Complexity Is the Default. Simplicity Is a Discipline.
No executive sets out to build a complicated program. Nobody opens a steering committee and says, “let’s make this harder than it needs to be.” And yet six months in, the program has fourteen workstreams, three parallel decision paths, and a status report that takes twenty minutes to read and tells you nothing.
Complexity doesn’t arrive by design. It arrives by default. It’s what happens when nobody actively works against it. Simplicity isn’t a natural state you fall into — it’s a discipline you hold, deliberately, against every day pulling in the other direction.
Here’s what that discipline actually requires. Skip any one piece of it, and you don’t get a slightly more complicated version of the same program. You get a different program — one that drifted there without anyone deciding it should.
Understand the problem before you solve it
Ask why more than once. Most teams stop at the first plausible answer, because the first plausible answer lets them start building. The vendor says the finance module needs sixty custom fields. Ask why. The answer is usually “that’s what the last system had.” That’s not a reason — it’s inertia wearing a reason’s clothes. Ask again and you find the actual requirement: three fields, and fifty-seven habits nobody’s questioned since 2014.
Skip this, and you inherit every unexamined assumption the previous system ever accumulated. You call it a “like-for-like migration.” It’s actually a copy of someone else’s drift.
Get clarity before you commit
Before a program starts, you need the big picture named out loud — who the stakeholders actually are, what the end goal is, what’s really motivating the sponsor to fund this. Not the version in the business case. The real one. And you need clarity on the assumptions underneath it, validated, not assumed to be true because they were written down with confidence.

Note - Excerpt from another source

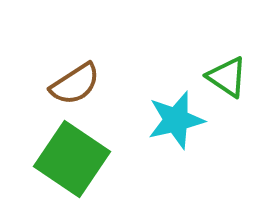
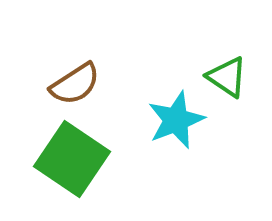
cyan star: rotated 8 degrees counterclockwise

Skip this, and the program runs on a shared fiction. Everyone nods at kickoff because everyone assumes someone else checked the foundation. Eighteen months later, you discover the “end goal” finance was building toward was never the one operations had in mind.
Hold the discipline in execution
Keep an open mind. Take risks deliberately — experiment, learn, refine — rather than betting the whole program on the first design. Balance design, quality, and service against each other instead of maximising one at the expense of the other two. Think end-to-end, not module by module. And challenge the status quo instead of accepting a vendor’s or a predecessor’s answer at face value just because it arrived with confidence.
Skip this, and you get a program that optimises locally and fails globally — a beautifully configured module sitting inside a process nobody stepped back to question.
Protect it through how the team operates
None of the above survives without structure — clear owners, a decision-making cadence, transparency about what’s actually happening rather than what looks good in the report. And it survives longest when the team values collective effort over individual glory, and holds one perspective above all others: the end customer’s. Not the sponsor’s comfort. Not the vendor’s delivery milestone. The person who has to use what you built. They are your judge, whether or not they’re in the room.
Skip this, and you get exactly what most ERP programs produce: a status report that stays green while three people privately know it isn’t, no one accountable for the decision that mattered, and a system that technically went live and quietly serves no one particularly well.
None of this is complicated. That’s the point, and also the trap. Every one of these disciplines is simple to state and effortful to hold — which is exactly why organisations don’t hold them. Complexity isn’t something you build. It’s what accumulates in the space where discipline was supposed to be.